T君の原稿は非常に良く書けていたので、こうすれば格段に良くなるという改訂例を示すうえで、格好の題材になった。T君の原稿がかかえる最大の問題は、「先行研究に対する結論の意義」がうまく説明できていないことだった。これをうまく説明するという作業は、論文を書こうとする大学院生にとって、最大の難関である。この難関を突破するための具体的な作業手順を考えてみた。「先行研究に対する結論の意義」を絞り込むプロセスで、自分で日ごろ無意識に行なっている作業を意識化し、手順化してみた。

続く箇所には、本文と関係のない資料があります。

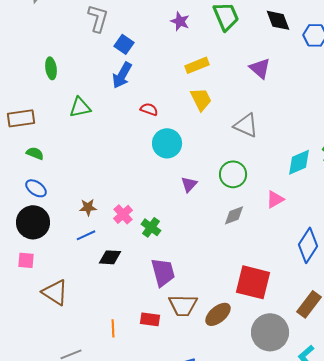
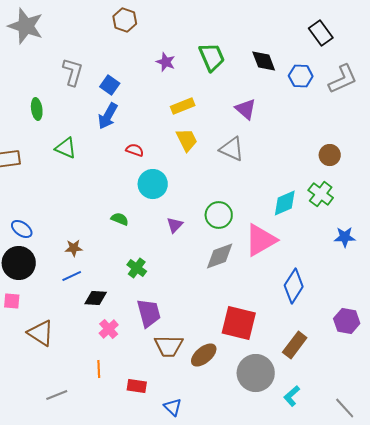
gray L-shape: (98, 18) -> (73, 72), moved
green triangle: (80, 107) -> (66, 148), turned 35
gray triangle: (246, 125) -> (232, 149), moved
green semicircle: (35, 153) -> (120, 219), moved
pink triangle: (275, 199) -> (261, 240), size x1.8
pink cross: (123, 214) -> (109, 329), moved
gray diamond: (234, 215) -> (220, 256), size x1.4
red rectangle: (150, 319) -> (137, 386), moved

同様な手順を、結果から結論を導くプロセスについても具体化してみた。
このような作業をする過程で、論文の書き方や、文章の書き方一般について解説した本を、手当たり次第に買い集めて、斜め読みしてみた。その中で、いまでもかばんの中に入れて持ち運び、時々参照しているのは、以下の3冊だけである。
「論文の書き方」を題材としていながら、構成が練れていない本や、文章がわかりにくい本が少なくない。そのような中で、買って損をしないと保証できるのは、以下の3冊だけだった。

新版 考える技術・書く技術 問題解決力を伸ばすピラミッド原則
バーバラ・ミント(著)
ダイヤモンド社 ISBN:4478490279

世界のビジネススクールに圧倒的な影響力を持つバーバラ・ミントの古典的名著。名著のゆえんは、第一に、構成がしっかりと練られている。第二に、「ピラミッド原則」という軸がしっかりとしている。この「原則」は、帰納法を駆使して情報を体系化する手順を示したものなので、結果から結論を導くプロセスや、先行研究のレビューから未解決の問題を特定するプロセスにそのまま応用できる。第三に、帰納法演繹法の関係が実践的に整理されている。知的生産に携わる者にとっては、必読書のひとつである。
論文の書き方についての本ではないが、本書の内容の大部分は、論文を書くうえで役立つものである。前回、前々回の記事を書くうえでも、参考にした。

科学者・技術者のための英語論文の書き方―国際的に通用する論文を書く秘訣
ロバート・M. ルイス (著), エバン・R. ホイットビー (著), ナンシー・L. ホイットビー (著)
東京化学同人 ISBN:480790566X

数ある類書の中で一冊だけ買うなら本書を推す。イントロダクションの最後に主要な結果と結論を書くこと、ディスカッションを文献のレビューにしないように注意すること、など重要なポイントが明記されている。本書は英語の書き方についての実践的な解説でもある。thatとwhichの使い分け方、時制、冠詞など、日本人が苦手とするポイントについて適確な解説がある。
ただし、バーバラ・ミントの上記の本に比べると、構成や論理の練りこみが甘い。論文の書き方についての自然科学者の理解は、経験則の域を出ていないのが現状なのだと思う。

これから論文を書く若者のために 大改訂増補版
酒井 聡樹 (著)
共立出版 ISBN:4320005716

本書についての紹介はもはや不要だろう。生態学分野の大学院生なら、ほとんどみんなが読んでいるに違いない。私の研究室でも、大学院生の本棚にはたいていこの本が目立つ位置に並んでいる。
しかしそれでも、大学院生はなかなか論文が書けない。とくに、イントロダクションが書けない。
私は以前から、「イントロ折り紙」には疑問を感じていた。今回は、その疑問を私なりに解決したつもりでいる。この点については、機会をあらためて記事を書きたい。